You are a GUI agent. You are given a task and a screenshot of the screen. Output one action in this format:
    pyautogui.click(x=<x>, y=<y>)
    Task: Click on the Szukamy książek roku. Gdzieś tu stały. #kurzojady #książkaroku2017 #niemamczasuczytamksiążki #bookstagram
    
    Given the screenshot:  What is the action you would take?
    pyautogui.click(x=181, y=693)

★ ★ ★ ★ ★

**Task details**
Your answer must be the complete listing, reproduced exactly.

**Solved problem**
You are a GUI agent. You are given a task and a screenshot of the screen. Output one action in this format:
    pyautogui.click(x=<x>, y=<y>)
    Task: Click on the Szukamy książek roku. Gdzieś tu stały. #kurzojady #książkaroku2017 #niemamczasuczytamksiążki #bookstagram
    
    Given the screenshot:  What is the action you would take?
    pyautogui.click(x=181, y=693)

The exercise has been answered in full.